After our first night of reasonable sleep, we decided the best plan of action for the next two days before we head north to Scotland was to keep as busy as possible. We were suffering from further jetlag which was sending us for a bit of a loop. So off to Chester we did go.
It was only about a 20 mile (UK still uses miles) drive but due to the heavy traffic which is perpetual in on the roads, it took us over an hour. Wolfgang had brought his left hand drive car across from Germany which we used for our mode of transportation. Imagine sitting in the front passenger seat heading straight into on coming traffic whilst the driver is sitting in the gutter. Just a little bit unnerving is an understatement. It was difficult for us to find a volunteer for that hot seat!!
We have been to Chester once before back in 2016 and it was via canal boat.
It was sad to see that the city has been hit hard by covid with a lot of businesses having closed up. Now, like a lot of other tourist spots, the streets are filled by eateries. As it is early in the season, we were not engrossed in crowds of tourists.

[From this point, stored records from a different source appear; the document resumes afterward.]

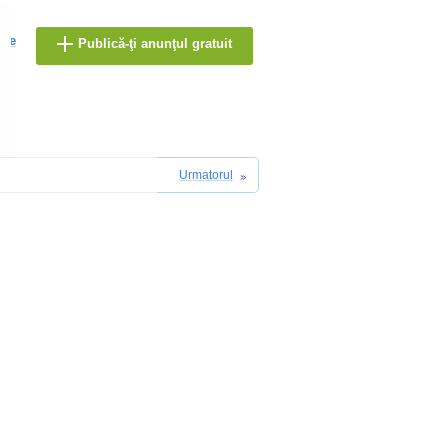
are
Publică-ţi anunţul gratuit
Urmatorul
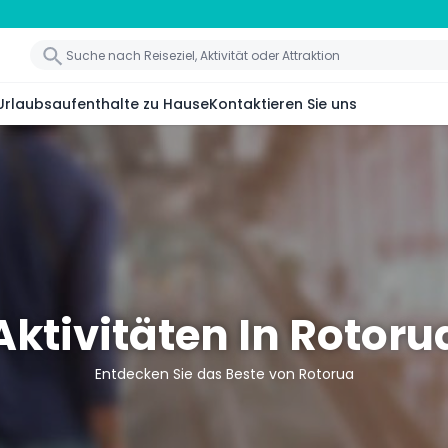
Urlaubsaufenthalte zu Hause
Kontaktieren Sie uns
Aktivitäten In Rotoru
Entdecken Sie das Beste von Rotorua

There are still a number of original mail boxes around which are made of heavy iron and have the royal initials permanently on them, of the period of the when the post box was installed. In this case it was for Queen Victoria. It was noted by us that the new boxes are made of a heavy plastic with a plagued screwed in with the current monarchs initials. Of the heavy metal ones around most of them have the initials of ERII on them. We thinks that Bonny Prince Charlie’s initials are going to be of the plastic version.
Here is a short passage from google about the breakdown of who has how many post boxes with their insiginia on it. Some of them even have heritage listing.
More than 60% of current British post boxes carry the EIIR mark of Queen Elizabeth II or a Scottish crown. Boxes from the reign of George V account for about 15% of the total. There are smaller numbers, in descending order, of boxes from the reigns of George VI, Victoria, and Edward VII. The Letter Box Study Group has identified 171 boxes surviving from the short 1936 reign of Edward VIII.
Chester was founded in 79 AD but the earliest date we found was 1275 on the wall of the building below.
The city walls of Chester are some of the best-preserved in the country and have Grade I listed status. It has a number of medieval buildings, but many of the black-and-white buildings within the city centre are Victorian restorations, originating from the Black-and-white Revival movement. Apart from a 100-metre (330 ft) section, the walls are almost complete.
Now to the Chester Cathedral. It is Anglican and old!!! Rather than blurb on about it we have put in a link for you should you be interested. We didn’t go inside as short of time but it does look spectacular.
So that was a full day for us all. Back to the Overwater Marina where the boat was moored for yet another early night.
Nothing to blog about the next day, as it was spent on the boat refreshing our memories as to what is where and how everything works for when we take her away for our three and a half month cruise beginning early June.